WHAT IS NEEDED: Collect each line of the entries that holds the string "also".

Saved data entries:
┌──

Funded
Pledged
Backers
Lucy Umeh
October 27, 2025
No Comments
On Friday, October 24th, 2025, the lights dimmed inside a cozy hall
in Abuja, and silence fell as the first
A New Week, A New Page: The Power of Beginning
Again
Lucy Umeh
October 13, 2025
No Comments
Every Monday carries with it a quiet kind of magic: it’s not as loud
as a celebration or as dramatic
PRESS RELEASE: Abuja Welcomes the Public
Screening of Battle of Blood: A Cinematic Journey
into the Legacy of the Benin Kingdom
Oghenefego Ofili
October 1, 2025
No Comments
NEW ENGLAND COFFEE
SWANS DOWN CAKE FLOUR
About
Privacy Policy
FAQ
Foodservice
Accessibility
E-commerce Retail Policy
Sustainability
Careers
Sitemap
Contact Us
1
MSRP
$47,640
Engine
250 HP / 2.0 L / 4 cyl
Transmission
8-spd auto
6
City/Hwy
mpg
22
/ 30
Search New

└──
┌──

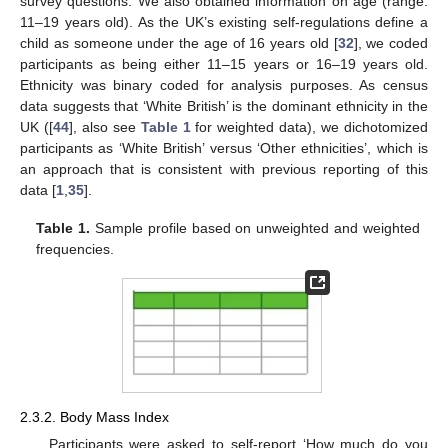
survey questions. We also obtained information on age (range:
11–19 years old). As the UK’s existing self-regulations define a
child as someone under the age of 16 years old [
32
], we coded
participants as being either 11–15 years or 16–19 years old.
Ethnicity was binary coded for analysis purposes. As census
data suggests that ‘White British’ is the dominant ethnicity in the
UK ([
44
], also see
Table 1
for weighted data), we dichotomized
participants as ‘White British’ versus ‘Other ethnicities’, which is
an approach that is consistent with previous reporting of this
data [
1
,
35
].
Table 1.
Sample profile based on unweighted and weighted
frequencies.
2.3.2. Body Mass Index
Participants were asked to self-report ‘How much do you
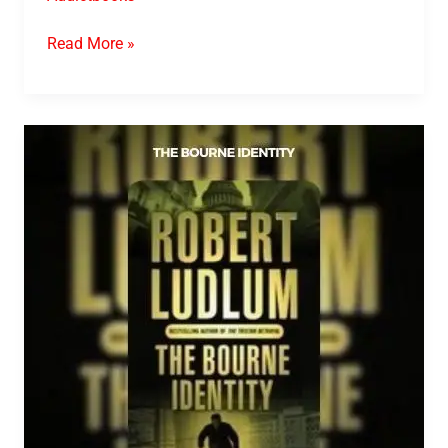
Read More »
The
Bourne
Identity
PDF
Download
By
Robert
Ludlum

└──

RESULT BELOW:
survey questions. We also obtained information on age (range:
], also see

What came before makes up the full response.